From 39e6c8208d7b6fb9d2047850fb3327db567b564b Mon Sep 17 00:00:00 2001
From: Eric Dumazet <edumazet@google.com>
Date: Tue, 28 Feb 2017 10:34:50 -0800
Subject: [PATCH] net: solve a NAPI race
While playing with mlx4 hardware timestamping of RX packets, I found
that some packets were received by TCP stack with a ~200 ms delay...
Since the timestamp was provided by the NIC, and my probe was added
in tcp_v4_rcv() while in BH handler, I was confident it was not
a sender issue, or a drop in the network.
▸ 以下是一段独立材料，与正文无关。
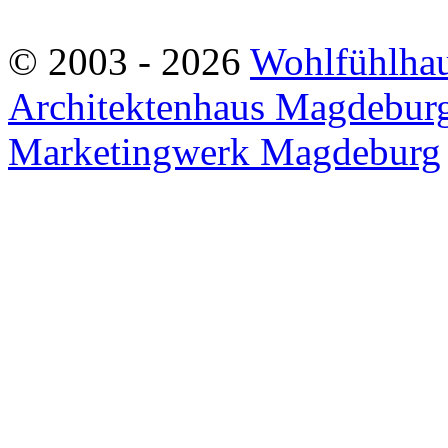
© 2003 - 2026
Wohlfühlha
Architektenhaus Magdebur
Marketingwerk Magdeburg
This would happen with a very low probability, but hurting RPC
workloads.
A NAPI driver normally arms the IRQ after the napi_complete_done(),
after NAPI_STATE_SCHED is cleared, so that the hard irq handler can grab
it.
Problem is that if another point in the stack grabs NAPI_STATE_SCHED bit
while IRQ are not disabled, we might have later an IRQ firing and
finding this bit set, right before napi_complete_done() clears it.
This can happen with busy polling users, or if gro_flush_timeout is
used. But some other uses of napi_schedule() in drivers can cause this
as well.
thread 1 thread 2 (could be on same cpu, or not)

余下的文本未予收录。